As hinted earlier, the mental model of “axis” with “points” and “gaps between points” could (in theory) be modelled in two different ways in the Lock System:

Option A: Two separate kinds of resources. So, a gap (15,33) is one resource, and the point [33] is a different resource. Each can be independently requested and granted using a simple set of access modes (say, only X and S)
Option B: A single resource for a combination of the record and preceding gap, and a wider set of access modes which encode what you want to do with gap and record (X, X,REC_NOT_GAP, X,GAP, S, S,REC_NOT_GAP, S,GAP,…)

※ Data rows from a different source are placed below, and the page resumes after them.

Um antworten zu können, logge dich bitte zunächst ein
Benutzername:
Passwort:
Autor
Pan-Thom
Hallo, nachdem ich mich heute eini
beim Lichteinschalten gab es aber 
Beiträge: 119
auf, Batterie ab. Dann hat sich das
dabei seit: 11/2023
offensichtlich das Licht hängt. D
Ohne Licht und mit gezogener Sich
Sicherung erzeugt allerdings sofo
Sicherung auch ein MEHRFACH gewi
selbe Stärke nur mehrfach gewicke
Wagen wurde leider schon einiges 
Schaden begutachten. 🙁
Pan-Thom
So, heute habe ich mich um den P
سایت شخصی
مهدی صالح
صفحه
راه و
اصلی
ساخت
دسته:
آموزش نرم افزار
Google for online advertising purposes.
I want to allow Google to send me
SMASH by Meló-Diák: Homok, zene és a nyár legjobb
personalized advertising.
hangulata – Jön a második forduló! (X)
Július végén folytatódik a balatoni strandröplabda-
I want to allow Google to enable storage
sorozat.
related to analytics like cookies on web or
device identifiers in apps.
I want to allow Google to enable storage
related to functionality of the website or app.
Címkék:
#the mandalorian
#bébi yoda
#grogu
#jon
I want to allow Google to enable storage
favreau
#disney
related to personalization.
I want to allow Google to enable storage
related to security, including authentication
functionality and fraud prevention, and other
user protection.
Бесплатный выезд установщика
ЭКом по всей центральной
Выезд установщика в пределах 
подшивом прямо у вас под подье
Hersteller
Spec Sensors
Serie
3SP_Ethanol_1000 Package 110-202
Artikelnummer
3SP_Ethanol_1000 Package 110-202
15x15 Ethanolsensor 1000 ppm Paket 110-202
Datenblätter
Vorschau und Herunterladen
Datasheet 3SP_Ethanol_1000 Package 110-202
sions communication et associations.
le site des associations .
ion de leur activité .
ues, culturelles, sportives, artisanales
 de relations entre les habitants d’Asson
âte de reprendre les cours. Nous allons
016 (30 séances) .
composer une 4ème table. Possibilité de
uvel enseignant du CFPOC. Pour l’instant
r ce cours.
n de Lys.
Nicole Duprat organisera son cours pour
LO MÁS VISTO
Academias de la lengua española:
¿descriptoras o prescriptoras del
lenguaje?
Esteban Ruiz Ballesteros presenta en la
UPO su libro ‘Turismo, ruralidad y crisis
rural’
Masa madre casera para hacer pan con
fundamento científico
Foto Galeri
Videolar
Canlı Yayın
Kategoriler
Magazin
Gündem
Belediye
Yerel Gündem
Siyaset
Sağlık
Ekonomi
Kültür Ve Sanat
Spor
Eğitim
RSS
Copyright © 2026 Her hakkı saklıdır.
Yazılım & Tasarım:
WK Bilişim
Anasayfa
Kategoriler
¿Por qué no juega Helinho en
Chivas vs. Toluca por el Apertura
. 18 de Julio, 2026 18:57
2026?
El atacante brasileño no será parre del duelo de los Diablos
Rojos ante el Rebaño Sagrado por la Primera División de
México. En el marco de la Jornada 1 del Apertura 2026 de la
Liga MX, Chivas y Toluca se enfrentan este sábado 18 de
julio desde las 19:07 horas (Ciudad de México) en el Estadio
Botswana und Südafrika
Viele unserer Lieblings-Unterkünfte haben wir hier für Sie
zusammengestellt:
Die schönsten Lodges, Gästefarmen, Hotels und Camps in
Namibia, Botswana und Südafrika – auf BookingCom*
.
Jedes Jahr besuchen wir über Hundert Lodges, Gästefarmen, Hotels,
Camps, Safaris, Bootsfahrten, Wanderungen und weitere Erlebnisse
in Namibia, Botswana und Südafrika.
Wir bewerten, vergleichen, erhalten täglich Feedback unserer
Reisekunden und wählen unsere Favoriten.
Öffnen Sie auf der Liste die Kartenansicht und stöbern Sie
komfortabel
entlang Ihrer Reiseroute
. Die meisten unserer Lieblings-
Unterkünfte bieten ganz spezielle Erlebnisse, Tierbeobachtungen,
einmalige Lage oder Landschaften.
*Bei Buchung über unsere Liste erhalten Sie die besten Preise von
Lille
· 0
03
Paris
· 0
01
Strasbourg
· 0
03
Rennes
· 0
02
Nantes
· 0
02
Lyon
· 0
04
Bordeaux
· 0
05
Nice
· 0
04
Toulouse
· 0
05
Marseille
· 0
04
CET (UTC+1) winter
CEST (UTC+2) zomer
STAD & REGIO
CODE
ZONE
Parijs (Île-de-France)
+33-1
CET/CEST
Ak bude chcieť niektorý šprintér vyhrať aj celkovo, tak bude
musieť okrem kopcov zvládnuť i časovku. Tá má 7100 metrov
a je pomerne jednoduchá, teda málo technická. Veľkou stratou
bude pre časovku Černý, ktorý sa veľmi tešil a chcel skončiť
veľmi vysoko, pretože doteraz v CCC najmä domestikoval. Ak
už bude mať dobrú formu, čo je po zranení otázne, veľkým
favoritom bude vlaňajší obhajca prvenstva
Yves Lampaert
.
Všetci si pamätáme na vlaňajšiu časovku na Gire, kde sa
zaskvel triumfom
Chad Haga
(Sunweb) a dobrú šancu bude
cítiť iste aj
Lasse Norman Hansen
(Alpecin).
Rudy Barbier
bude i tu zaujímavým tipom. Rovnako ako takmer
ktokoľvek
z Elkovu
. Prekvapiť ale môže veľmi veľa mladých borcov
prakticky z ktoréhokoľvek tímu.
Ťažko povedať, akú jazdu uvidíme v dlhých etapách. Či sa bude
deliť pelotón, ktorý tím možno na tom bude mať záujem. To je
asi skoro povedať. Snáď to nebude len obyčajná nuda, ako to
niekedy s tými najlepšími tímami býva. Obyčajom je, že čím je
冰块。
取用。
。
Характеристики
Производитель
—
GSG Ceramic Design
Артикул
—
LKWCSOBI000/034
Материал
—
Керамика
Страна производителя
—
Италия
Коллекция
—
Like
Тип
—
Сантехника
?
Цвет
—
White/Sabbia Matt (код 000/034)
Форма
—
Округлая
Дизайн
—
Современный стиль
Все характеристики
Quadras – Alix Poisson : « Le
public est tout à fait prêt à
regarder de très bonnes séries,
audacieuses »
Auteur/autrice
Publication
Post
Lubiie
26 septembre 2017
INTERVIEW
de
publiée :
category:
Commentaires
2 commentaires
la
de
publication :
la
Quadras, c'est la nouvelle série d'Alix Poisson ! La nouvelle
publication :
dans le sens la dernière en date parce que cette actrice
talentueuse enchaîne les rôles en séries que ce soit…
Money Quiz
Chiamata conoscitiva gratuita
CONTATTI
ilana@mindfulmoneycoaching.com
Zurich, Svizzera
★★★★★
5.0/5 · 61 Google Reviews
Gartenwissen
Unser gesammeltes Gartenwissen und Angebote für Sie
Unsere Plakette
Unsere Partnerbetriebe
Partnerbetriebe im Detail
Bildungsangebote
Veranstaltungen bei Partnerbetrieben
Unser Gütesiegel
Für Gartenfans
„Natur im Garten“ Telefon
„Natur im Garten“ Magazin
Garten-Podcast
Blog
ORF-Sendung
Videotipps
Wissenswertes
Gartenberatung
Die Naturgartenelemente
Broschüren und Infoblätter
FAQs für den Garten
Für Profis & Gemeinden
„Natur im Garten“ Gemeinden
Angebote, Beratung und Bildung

InnoDB (currently) uses Option B. The main benefit I see is that in the most common case (when transaction needs to lock both gaps and a records during scan) it requires just a single object in memory instead of two, which not only saves space, but also requires less memory lookups and often lets us use a fast-path for single object in a list.

However, this design decision is not set in stone, as conceptually it holds that X = X,GAP + X,REC_NOT_GAP and S = S,GAP + S,REC_NOT_GAP and InnoDB 8.0.18 got the ability to exploit these equations via so called “lock splitting” technique described below.

A common reason a transaction had to wait, or even deadlock, was when it already had a lock on record but not on the gap before it (say, it had X,REC_NOT_GAP) and had to “upgrade it” to also cover the gap before the record (say, it requested X), alas it had to wait for another transaction (say, this other transaction was waiting for S,REC_NOT_GAP). (The reason why transactions in general can not ignore requests which are themselves still WAITING is to avoid starving the waiters. You can see such scenarios described in detail in deadlock_on_lock_upgrade.test )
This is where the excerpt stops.